Birkaç yıl önce CEO benimle konuştu. Projenin mevcut durumunu tartıştık, sonra nasıl hissettiğimi sordu. Her şeyin yolunda olduğunu, projenin ilerlediğini, yavaş çalıştığımızı, belki bir şeyleri gözden kaçırdığımı ve yeniden değerlendirilmem gerektiğini söyledim. Ofisteki meslektaşlarımla daha karamsar düşünceleri paylaştığımı duyduğunu ve başkalarının da bunu fark ettiğini söyledi. Eğer şüphelerim varsa bunları yönetime tam olarak ifade edebileceğimi ancak "onları ortadan kaldıramayacağımı" söyledi. Bir baş mühendis olarak sözlerimin başkalarını nasıl etkilediğine dikkat etmem gerekiyor çünkü farkında olmasam bile çok fazla etkim var. Tüm bunları bana çok nazik bir şekilde anlattı ve sonunda eğer gerçekten böyle hissediyorsam muhtemelen kendim ve kariyerim için ne istediğimi düşünmem gerektiğini söyledi. İnanılmaz derecede nazik, ister kalk ister koltuğundan kalk sohbetiydi. Altı ay boyunca değişen tavrımın, benim fark etmeden başkalarını nasıl etkilediğine dair verdiği bilgi için kendisine teşekkür ettim.
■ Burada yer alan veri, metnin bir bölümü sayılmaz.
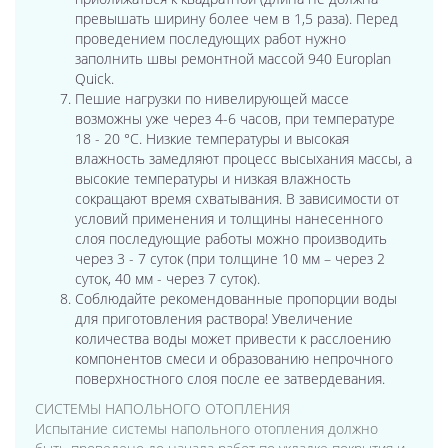
превышать ширину более чем в 1,5 раза). Перед
проведением последующих работ нужно
заполнить швы ремонтной массой 940 Europlan
Quick.
Пешие нагрузки по нивелирующей массе
возможны уже через 4-6 часов, при температуре
18 - 20 °C. Низкие температуры и высокая
влажность замедляют процесс высыхания массы, а
высокие температуры и низкая влажность
сокращают время схватывания. В зависимости от
условий применения и толщины нанесенного
слоя последующие работы можно производить
через 3 - 7 суток (при толщине 10 мм – через 2
суток, 40 мм - через 7 суток).
Соблюдайте рекомендованные пропорции воды
для приготовления раствора! Увеличение
количества воды может привести к расслоению
компонентов смеси и образованию непрочного
поверхностного слоя после ее затвердевания.
СИСТЕМЫ НАПОЛЬНОГО ОТОПЛЕНИЯ
Испытание системы напольного отопления должно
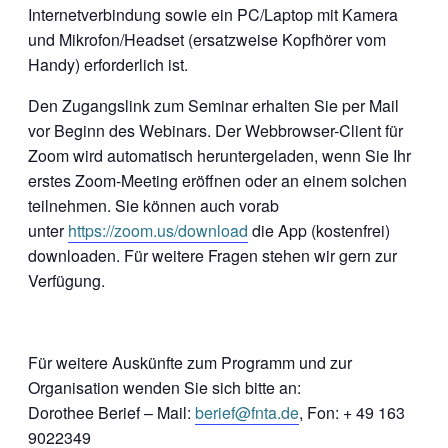
Internetverbindung sowie ein PC/Laptop mit Kamera
und Mikrofon/Headset (ersatzweise Kopfhörer vom
Handy) erforderlich ist.
Den Zugangslink zum Seminar erhalten Sie per Mail
vor Beginn des Webinars. Der Webbrowser-Client für
Zoom wird automatisch heruntergeladen, wenn Sie Ihr
erstes Zoom-Meeting eröffnen oder an einem solchen
teilnehmen. Sie können auch vorab
unter
https://zoom.us/download
die App (kostenfrei)
downloaden. Für weitere Fragen stehen wir gern zur
Verfügung.
Für weitere Auskünfte zum Programm und zur
Organisation wenden Sie sich bitte an:
Dorothee Berief – Mail:
berief@fnta.de
, Fon: + 49 163
9022349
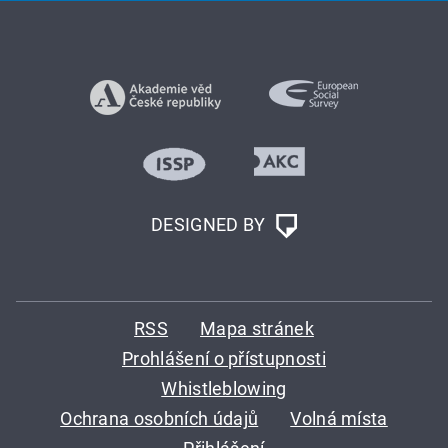
DESIGNED BY
RSS
Mapa stránek
Prohlášení o přístupnosti
Whistleblowing
Ochrana osobních údajů
Volná místa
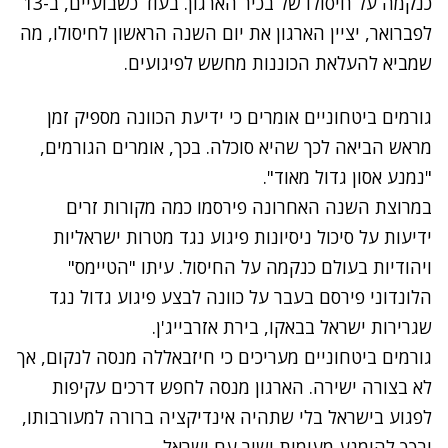
כנקמה על חיסולו של בכיר הארגון. בעוד כשבועיים, ב-13
לפברואר, יציין הארגון את יום השנה הראשון לחיסולו, מה
שמביא להעלאת הכוננות מחשש לפיגועים.
גורמים ביטחוניים אומרים כי ידיעת הכוונה מספיק זמן
מראש הביאה לכך שהיא סוכלה. בכך, אומרים הגורמים,
"נמנע אסון גדול מאוד".
במרוצת השנה האחרונה פירסמו כמה מקורות זרים
ידיעות על סיכול ניסיונות פיגוע נגד מטרות ישראליות
ויהודיות בעולם כנקמה על החיסול. עיתו "הטיימס"
הלונדוני פירסם בעבר על כוונה לבצע פיגוע גדול נגד
שגרירות ישראל בבאקו, בירת אזרבייג'ן.
גורמים ביטחוניים מעריכים כי חיזבאללה מנסה לנקום, אך
לא בצורה ישירה. הארגון מנסה לחפש דרכים עקיפות
לפגוע בישראל בלי שתהיה אינדיקציה ברורה למעורבותו,
ובכך להימנע מעימות ישיר עם ישראל.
Dikkat çekici, etkili yönetimin ve yumuşak yaklaşımın gücünün bir örneğiydi. Sadece şirkete ve hedeflerine ulaşma yeteneğine tam bir inancım olduğunu fark ettim, ancak gerçekte başkalarıyla tamamen farklı bir şekilde konuştum ve iletişim kurdum. Ayrıca üzerinde çalıştığım projeye şüpheyle yaklaşsam bile, duygularımı meslektaşlarıma göstermemem gerektiğini, karamsarlığı bulaşıcı bir hastalık gibi yayarak başarı şansımızı azaltmamam gerektiğini fark ettim. Bunun yerine gerçek durumu agresif bir şekilde yönetimime aktarabiliyordum. Beni dinlemediklerini hissedersem şirketten ayrılarak aynı fikirde olmadığımı ifade edebilirdim.

Personel değerlendirme başkanı pozisyonunu üstlendiğimde yeni bir fırsat yakaladım. Eski bir baş mühendis olarak, (sürekli gelişen) eski kodumuz hakkındaki görüşlerimi ifade etme konusunda çok dikkatli davranıyorum. Bir değişikliği onaylamak için mevcut durumu hayal etmeniz gerekir, ancak inleyerek, saldırarak veya benzeri şeylerle debelenirseniz hiçbir yere varamazsınız. Sonuçta bir görevi tamamlamak için buradayım ve onu anlamak, değerlendirmek veya düzeltmek için koddan şikayet etmemeliyim.

Aslında, koda olan duygusal tepkimi ne kadar kontrol edersem, bunun neye dönüşebileceğini o kadar iyi anlıyorum ve kafa karışıklığımı da o kadar az hissediyorum. Kendimi ölçülü bir şekilde ifade ettiğimde (“burada daha fazla gelişmeye yer olmalı”) hem kendimi hem de başkalarını mutlu ediyordum ve durumu fazla ciddiye almıyordum. Tamamen (sinir bozucu derecede?) makul davranarak başkalarındaki olumsuzluğu teşvik edebileceğimi ve azaltabileceğimi fark ettim ("haklısın, bu kod oldukça kötü, ama onu geliştireceğiz"). Zen yolunda ne kadar ileri gidebildiğimi gördüğüme sevindim.

Esasen, sürekli olarak önemli bir dersi öğreniyorum ve yeniden öğreniyorum: Hayat, sürekli öfkelenmek ve acı çekmek için çok kısa.